Plasmid distribution in Clavibacter michiganensis field isolates. (a) Heat map of the average nucleotide identity values for chromosome sequences of representative C. michiganensis field isolates and their plasmid composition. Cc, C. capsici; Cs, C. sepedonicus; Ci, C. insidiosus. (b) Distribution of 88 field isolates with each plasmid. (c) Ten groups of 88 C. michiganensis field isolates with different plasmid compositions. Numbers indicate the number of field isolates with indicated plasmids/total number of isolates. (d) Distribution of plasmid combinations in 88 field isolates by year. Plasmids identified in C. michiganensis field isolates were confirmed by whole genome sequencing or PCR assay and then arranged by year.

Fig. 5

Plasmid variation and synteny in Clavibacter michiganensis field isolates. (a) Phylogenomic tree of the plasmids based on orthologous protein sequences present in plasmids. The maximum likelihood (ML) tree was generated using Iq‐Tree v.2.4.0 with 1000 bootstrap replicates. The numbers at the nodes indicate the percentage support based on 1000 bootstrap replicates. A cladogram subtree of pCM7 is shown separately. Cc, C. capsici; Cs, C. sepedonicus; Ci, C. insidiosus. (b) The pyCircos plot representation displaying synteny among plasmids in C. michiganensis field isolates. In both figures, the color corresponds to the individual plasmid groups of C. michiganensis.

Fig. 6

Syntenic relationship among plasmids carrying the mobilization and/or conjugal transfer module. Open reading frames are indicated by arrows. Shared regions with a high degree of sequence similarity are depicted as gray and red synteny blocks, where gray represents collinear regions (same order) and red represents inverted regions (reverse order). The GIα regions with celA and GIβ regions with pat‐1 on plasmids are highlighted by black and blue arrows, respectively. MGEs, mobile genetic elements.

Fig. 7

Genomic islands with virulence genes in plasmids of Clavibacter michiganensis field isolates. Genetic structure and gene content of genomic islands containing celA genes (a) and pat‐1 genes (b) on virulence plasmids. The name of the isolate(s) in parentheses indicates the representative isolate with the plasmid. In addition, the percentages in parentheses indicate the query coverage and identity compared to the GIs of pCM11.

Fig. 8

Major putative virulence gene profiles in 25 Clavibacter michiganensis field isolates.
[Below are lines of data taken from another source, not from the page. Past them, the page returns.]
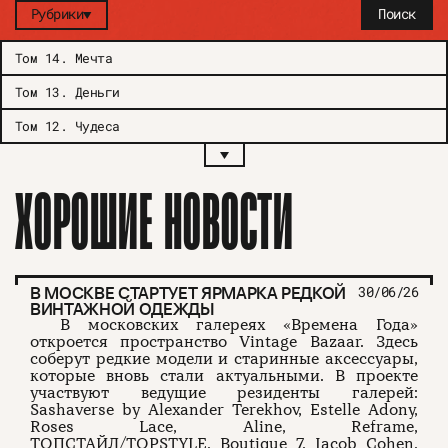
Рубрики
Поиск
Том 14
.
Мечта
Том 13
.
Деньги
Том 12
.
Чудеса
ХОРОШИЕ НОВОСТИ
В МОСКВЕ СТАРТУЕТ ЯРМАРКА РЕДКОЙ
30/06/26
ВИНТАЖНОЙ ОДЕЖДЫ
В московских галереях «Времена Года»
откроется пространство Vintage Bazaar. Здесь
соберут редкие модели и старинные аксессуары,
которые вновь стали актуальными. В проекте
участвуют ведущие резиденты галерей:
Sashaverse by Alexander Terekhov, Estelle Adony,
Roses Lace, Aline, Reframe,
ТОПСТАЙЛ/TOPSTYLE, Boutique 7, Jacob Cohen,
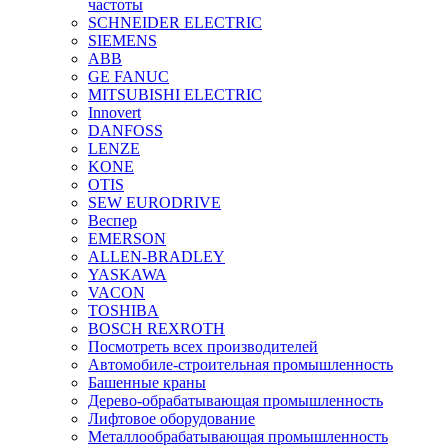
частоты
SCHNEIDER ELECTRIC
SIEMENS
ABB
GE FANUC
MITSUBISHI ELECTRIC
Innovert
DANFOSS
LENZE
KONE
OTIS
SEW EURODRIVE
Веспер
EMERSON
ALLEN-BRADLEY
YASKAWA
VACON
TOSHIBA
BOSCH REXROTH
Посмотреть всех производителей
Автомобиле-строительная промышленность
Башенные краны
Дерево-обрабатывающая промышленность
Лифтовое оборудование
Металлообрабатывающая промышленность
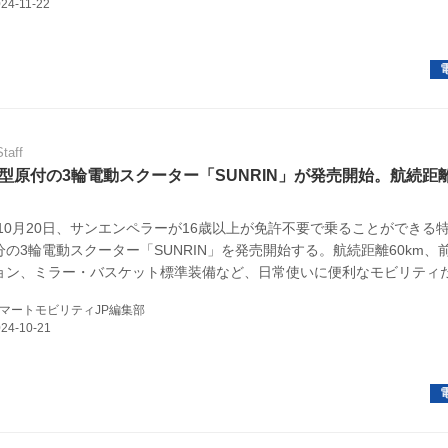
規約
イバシーポリシー
ター名簿
Staff
い合せ
型原付の3輪電動スクーター「SUNRIN」が発売開始。航続距
掲載について
4年10月20日、サンエンペラーが16歳以上が免許不要で乗ることができる
分の3輪電動スクーター「SUNRIN」を発売開始する。航続距離60km、
ョン、ミラー・バスケット標準装備など、日常使いに便利なモビリティ
マートモビリティJP編集部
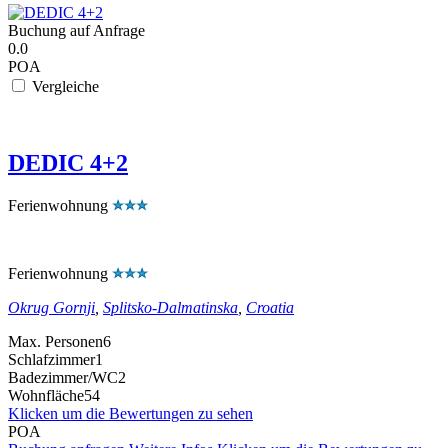
Buchung auf Anfrage
0.0
POA
Vergleiche
DEDIC 4+2
Ferienwohnung
Ferienwohnung
Okrug Gornji
,
Splitsko-Dalmatinska
,
Croatia
Max. Personen
6
Schlafzimmer
1
Badezimmer/WC
2
Wohnfläche
54
Klicken um die Bewertungen zu sehen
POA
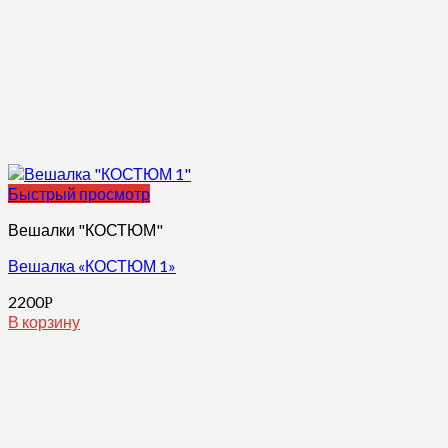
Быстрый просмотр
Вешалки "КОСТЮМ"
Вешалка «КОСТЮМ 1»
2200
Р
В корзину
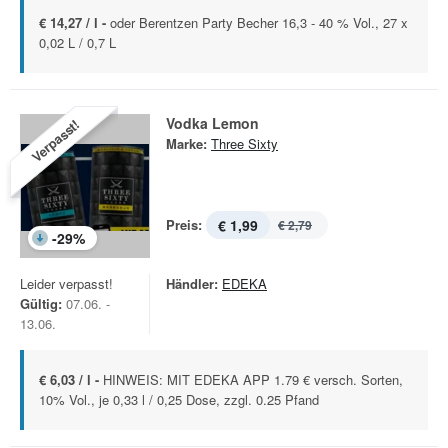
€ 14,27 / l -
oder Berentzen Party Becher 16,3 - 40 % Vol., 27 x
0,02 L / 0,7 L
Vodka Lemon
Verpasst!
Marke:
Three Sixty
Preis:
€ 1,99
€ 2,79
-
29
%
Leider verpasst!
Händler:
EDEKA
Gültig:
07.06. -
13.06.
€ 6,03 / l -
HINWEIS: MIT EDEKA APP 1.79 € versch. Sorten,
10% Vol., je 0,33 l / 0,25 Dose, zzgl. 0.25 Pfand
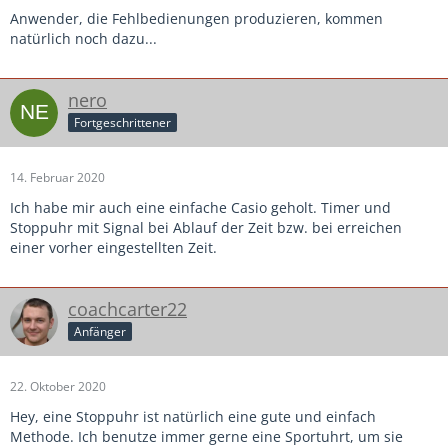
Anwender, die Fehlbedienungen produzieren, kommen
natürlich noch dazu...
nero
Fortgeschrittener
14. Februar 2020
Ich habe mir auch eine einfache Casio geholt. Timer und
Stoppuhr mit Signal bei Ablauf der Zeit bzw. bei erreichen
einer vorher eingestellten Zeit.
coachcarter22
Anfänger
22. Oktober 2020
Hey, eine Stoppuhr ist natürlich eine gute und einfach
Methode. Ich benutze immer gerne eine Sportuhrt, um sie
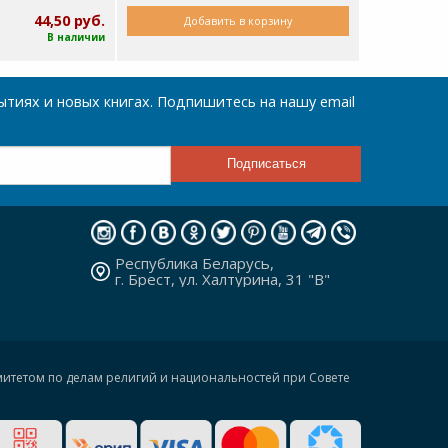
44,50 руб.
Добавить в корзину
В наличии
тиях и новых книгах. Подпишитесь на нашу email
Республика Беларусь,
г. Брест, ул. Халтурина, 31 "В"
омитетом по делам религий и национальностей при Совете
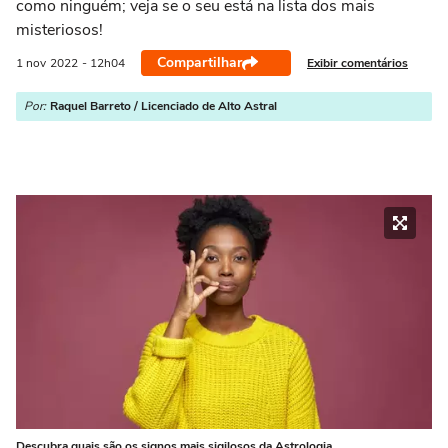
como ninguém; veja se o seu está na lista dos mais
misteriosos!
Compartilhar
Exibir comentários
1 nov
2022
- 12h04
Por:
Raquel Barreto / Licenciado de Alto Astral
Descubra quais são os signos mais sigilosos da Astrologia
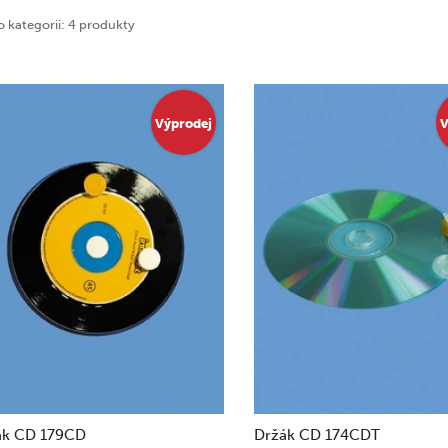
o kategorii: 4 produkty
Výprodej
V
ák CD 179CD
Držák CD 174CDT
The presence and absence of all identified putative virulence genes are denoted by green and black colors, respectively, while yellow indicates pseudogenes. The virulence profiles of the 25 isolates are color‐coded: red for severe symptoms or strong hypersensitive response (HR), orange for moderate symptoms, and sky blue for no symptoms. Additionally, the plasmid composition of each isolate is depicted in blue.